Amazon spokespeople downplayed the strikes, assuring customers that the walkouts would not have any impact on deliveries.
“We’re human beings not robots” is the cry going around in the US these days. Last year many reported long, strenuous working conditions at fulfillment centers that kept employees on their feet, constantly surveilled, with little time to go to the bathroom. In Minnesota Monday morning there were about 75 workers outside the facility at 5 p.m, chanting “Amazon, hear our voice!” and “We work, we sweat, Amazon workers need a rest!”
This Prime delivery truck was briefly blocked by picketers outside the Amazon fulfillment Center in Shakopee, MN on the afternoon of #AmazonPrimeDay #AmazonStrike pic.twitter.com/XZnhFUhJSb
— Glen Stubbe (@gspphoto) July 15, 2019
To Amazon’s credit, they did raise their working minimum wage to $15/hour in 2019. But workers and labor unions are saying that working conditions and wages are still unfair, and that Amazon takes advantage of both part-time and full-time workers. The AFL-CIO also released a video Monday showing solidarity with the workers.
“They’re working under insane deadlines, often in unsafe conditions,” AFL-CIO Secretary-Treasurer Liz Schuler said in the video. “We’re standing strong in solidarity with the workers in Shakopee and beyond, but we hope you will too. When you stand up together collectively, that is how we change corporate behavior.”
A message of #Solidarity with @AwoodMpls @amazon workers from national @AFLCIO Secretary-Treasurer @lizshuler #PrimeDay #HearOurVoice pic.twitter.com/SvPhWQK1bt
— Minnesota AFL-CIO (@MNAFLCIO) July 15, 2019
The ‘Boycott Amazon’ image and the #AmazonStrike slogan have been flying around social media lately, but we’ll have to wait and see if these efforts will have any sustained impact on Amazon’s treatment of its workers, or its rush to do $5.8 Billion in sales globally during their sale.
Amazon is also offering customers $10 cash credits for their data.
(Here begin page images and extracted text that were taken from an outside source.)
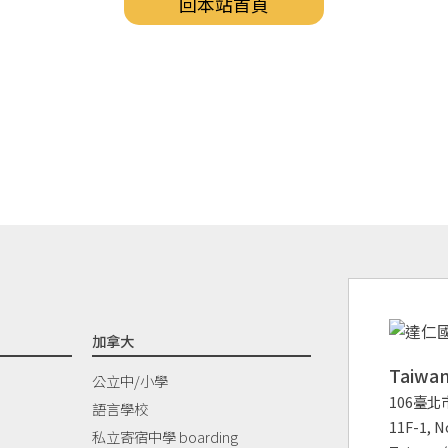
回本站首頁
加拿大
Taiw
公立中/小學
106臺北
語言學校
11F-1, No
私立寄宿中學 boarding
It’s called Amazon Asssitant‘, and if you download it, it will track all your activity online. Amazon wants to watch your shopping habits so they can improve marketing, and crush their competition.
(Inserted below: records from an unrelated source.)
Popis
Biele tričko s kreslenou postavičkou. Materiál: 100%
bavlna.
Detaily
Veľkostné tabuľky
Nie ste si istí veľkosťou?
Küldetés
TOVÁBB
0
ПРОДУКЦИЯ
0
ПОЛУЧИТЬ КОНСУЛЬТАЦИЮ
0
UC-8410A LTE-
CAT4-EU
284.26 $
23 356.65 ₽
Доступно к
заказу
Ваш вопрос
Amazon’s combination of online tracking tools still pales in comparison to data collection by Alphabet Inc’s Google, which has tracking pixels on most web pages, watching everything you search, and visit online. Both companies use your data from search queries as well as your requests to their in-home listening devices like Alexa and Google Home to harvest your data, learn your habits, and sell you more.